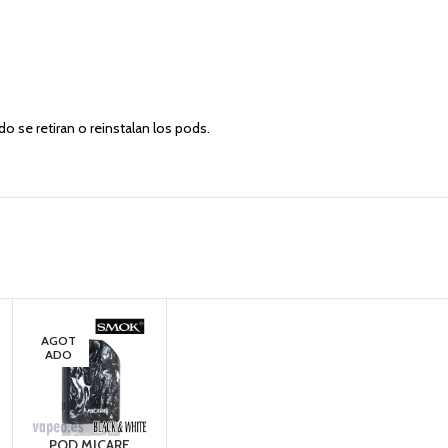
ndo se retiran o reinstalan los pods.
AGOT
ADO
POD MICARE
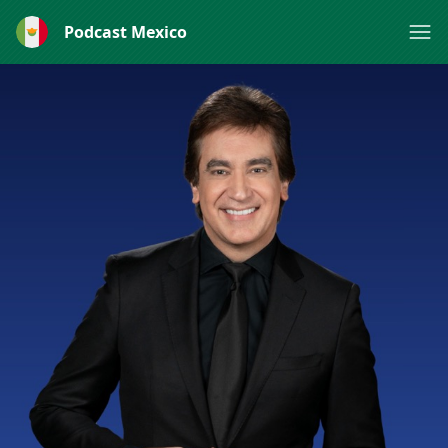
Podcast Mexico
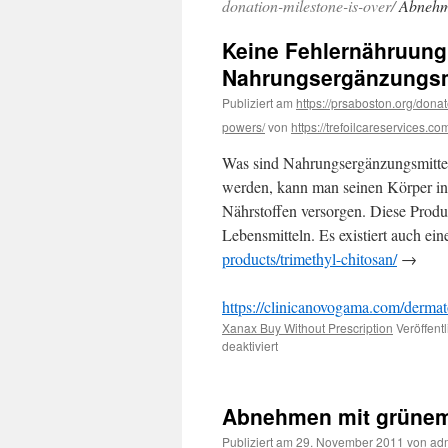
donation-milestone-is-over/
Abneh
Keine Fehlernähruun
Nahrungsergänzungsm
Publiziert am
https://prsaboston.org/donat
powers/
von
https://trefoilcareservices.co
Was sind Nahrungsergänzungsmittel
werden, kann man seinen Körper in
Nährstoffen versorgen. Diese Produ
Lebensmitteln. Es existiert auch e
products/trimethyl-chitosan/
→
https://clinicanovogama.com/dermat
Xanax Buy Without Prescription
Veröffentl
deaktiviert
für
Keine
Fehlernähruung
beim
Abnehmen mit grünem 
Abnehmen
dank
Publiziert am
29. November 2011
von
ad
--------------------------------
Task item :: With the pictures set aside, write out the whole listing exactly.

Result for this task ::
ndo se retiran o reinstalan los pods.
AGOT
ADO
POD MICARE
Podcast Mexico
donation-milestone-is-over/
Abneh
Keine Fehlernähruun
Nahrungsergänzungsm
Publiziert am
https://prsaboston.org/donat
powers/
von
https://trefoilcareservices.co
Was sind Nahrungsergänzungsmittel
werden, kann man seinen Körper in
Nährstoffen versorgen. Diese Produ
Lebensmitteln. Es existiert auch e
products/trimethyl-chitosan/
→
https://clinicanovogama.com/dermat
Xanax Buy Without Prescription
Veröffentl
deaktiviert
für
Keine
Fehlernähruung
beim
Abnehmen mit grünem 
Abnehmen
dank
Publiziert am
29. November 2011
von
ad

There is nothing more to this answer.